» **Activity**
Please reproduce all entries word for word, leaving every image behind.

» **Dataset entries**
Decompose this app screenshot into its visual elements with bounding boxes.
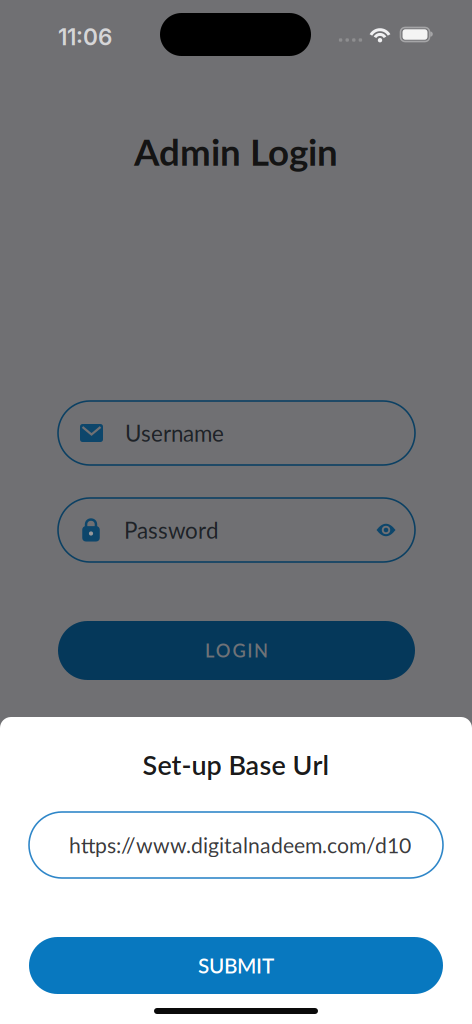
button[interactable]: Password xyxy=(58,498,415,562)
staticText: SUBMIT xyxy=(198,953,274,978)
staticText: L xyxy=(205,640,214,661)
staticText: Password xyxy=(124,517,219,544)
staticText: 11:06 xyxy=(58,23,112,51)
staticText: I xyxy=(247,640,252,661)
staticText: Username xyxy=(125,420,224,446)
button[interactable]: L xyxy=(58,621,415,680)
staticText: G xyxy=(232,640,246,661)
button[interactable]: Show password xyxy=(376,524,396,536)
staticText: Admin Login xyxy=(134,130,338,174)
staticText: O xyxy=(216,640,231,661)
staticText: N xyxy=(254,640,268,661)
staticText: https://www.digitalnadeem.com/d10 xyxy=(69,832,411,858)
button[interactable]: https://www.digitalnadeem.com/d10 xyxy=(29,812,443,878)
button[interactable]: Username xyxy=(58,401,415,465)
staticText: Set-up Base Url xyxy=(142,748,330,781)
button[interactable]: SUBMIT xyxy=(29,937,443,994)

» **Answer below**
Decompose this app screenshot into its visual elements with bounding boxes.
button[interactable]: Password xyxy=(58,498,415,562)
staticText: SUBMIT xyxy=(198,953,274,978)
staticText: L xyxy=(205,640,214,661)
staticText: Password xyxy=(124,517,219,544)
staticText: 11:06 xyxy=(58,23,112,51)
staticText: I xyxy=(247,640,252,661)
staticText: Username xyxy=(125,420,224,446)
button[interactable]: L xyxy=(58,621,415,680)
staticText: G xyxy=(232,640,246,661)
button[interactable]: Show password xyxy=(376,524,396,536)
staticText: Admin Login xyxy=(134,130,338,174)
staticText: O xyxy=(216,640,231,661)
staticText: N xyxy=(254,640,268,661)
staticText: https://www.digitalnadeem.com/d10 xyxy=(69,832,411,858)
button[interactable]: https://www.digitalnadeem.com/d10 xyxy=(29,812,443,878)
button[interactable]: Username xyxy=(58,401,415,465)
staticText: Set-up Base Url xyxy=(142,748,330,781)
button[interactable]: SUBMIT xyxy=(29,937,443,994)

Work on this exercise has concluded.